Source Information

Herrin, Cynthia. Oakland County, Michigan Vital Records, 1800-1917 [database on-line]. Provo, UT, USA: Operations Inc, 2000.
Original data: Herrin, Cynthia. Oakland County, Michigan Vital Records, 1800-1917

About Oakland County, Michigan Vital Records, 1800-1917

One of the oldest counties in Michigan, Oakland County is located just north of Detroit near the border with Ontario. This database is a collection of vital records for county residents between 1800 and 1917. Taken from Our Pioneers: Families of Early Oakland County, Michigan it provides information regarding over 215,500 persons. It reveals the resident's name, birth date, names of parents, children, and spouse, location of marriage, marriage date, occupation, and death date. For those persons seeking ancestors from southeastern Michigan, this index can be a source of valuable information.

Note: Oakland County, Michigan contains a township called Oakland.
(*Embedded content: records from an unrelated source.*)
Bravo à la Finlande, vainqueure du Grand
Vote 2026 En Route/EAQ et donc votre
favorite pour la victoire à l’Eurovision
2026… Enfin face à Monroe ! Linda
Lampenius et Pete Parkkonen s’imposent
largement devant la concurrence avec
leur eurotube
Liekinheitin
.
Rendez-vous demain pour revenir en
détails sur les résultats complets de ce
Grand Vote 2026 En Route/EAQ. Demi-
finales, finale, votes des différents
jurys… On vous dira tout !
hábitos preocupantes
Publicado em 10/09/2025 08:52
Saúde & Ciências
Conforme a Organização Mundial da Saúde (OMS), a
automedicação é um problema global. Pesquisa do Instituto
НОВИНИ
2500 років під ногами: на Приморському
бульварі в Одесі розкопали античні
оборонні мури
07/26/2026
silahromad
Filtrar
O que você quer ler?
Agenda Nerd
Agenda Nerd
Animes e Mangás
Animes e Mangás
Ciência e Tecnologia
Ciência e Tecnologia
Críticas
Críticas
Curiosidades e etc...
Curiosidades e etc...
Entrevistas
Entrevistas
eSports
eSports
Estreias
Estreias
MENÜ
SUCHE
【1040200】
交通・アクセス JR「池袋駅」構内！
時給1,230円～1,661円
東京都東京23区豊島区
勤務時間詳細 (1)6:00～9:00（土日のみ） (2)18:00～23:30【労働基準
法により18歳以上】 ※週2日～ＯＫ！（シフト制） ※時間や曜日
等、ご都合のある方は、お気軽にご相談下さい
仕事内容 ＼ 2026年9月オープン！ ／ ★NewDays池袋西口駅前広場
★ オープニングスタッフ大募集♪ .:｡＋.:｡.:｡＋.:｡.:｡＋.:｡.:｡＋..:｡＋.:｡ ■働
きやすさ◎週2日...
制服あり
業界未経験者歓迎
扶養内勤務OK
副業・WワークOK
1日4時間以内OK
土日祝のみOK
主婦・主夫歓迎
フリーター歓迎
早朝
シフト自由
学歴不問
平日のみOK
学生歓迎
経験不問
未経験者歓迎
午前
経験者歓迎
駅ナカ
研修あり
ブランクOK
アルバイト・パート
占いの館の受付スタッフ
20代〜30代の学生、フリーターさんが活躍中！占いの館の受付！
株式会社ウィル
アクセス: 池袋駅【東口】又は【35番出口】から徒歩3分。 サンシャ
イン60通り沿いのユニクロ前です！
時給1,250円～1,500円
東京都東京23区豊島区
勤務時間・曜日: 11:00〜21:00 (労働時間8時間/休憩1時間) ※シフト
It is noted in the database as Oakland, MI, while the county itself is written as Oakland co., MI.

The forward to the original text does not say how the information was collected, although it seems to have been submitted by members of various families.

One sample entry is:

Allen, John, Farmer, Milford Township. Mr. Allen was born in England in 1844, and in 1858 settled in Oakland county, Michigan. After serving in the recent war, he married Celestia J. Orton, of Ortonville who was born to John and Barbara (Samuels) Orton in New York. They are the parents of five children: John L. Jr., Elizabeth, Sarah Jane, Anna, and Lewis W. He lives on Thread River Stock Farm, established in 1859 by his father, Robert W. Allen with his mother Amelia (Hardy), born in Connecticut 1821 and his sister Anne. His father passed away in 1878. Mr. Allen has served six years as school assessor and has held other local offices.

There are about five thousand such entries included in the book, from which the vital statistics of about 40,000 people are abstracted. Some entries are a page long and very involved. Others are little more than an advertisement for a business. In some cases, two members of the same family supplied information about a common ancestor or relative; information which did not necessarily match. All researchers are cautioned to consult with primary documentation when confronted with conflicting information.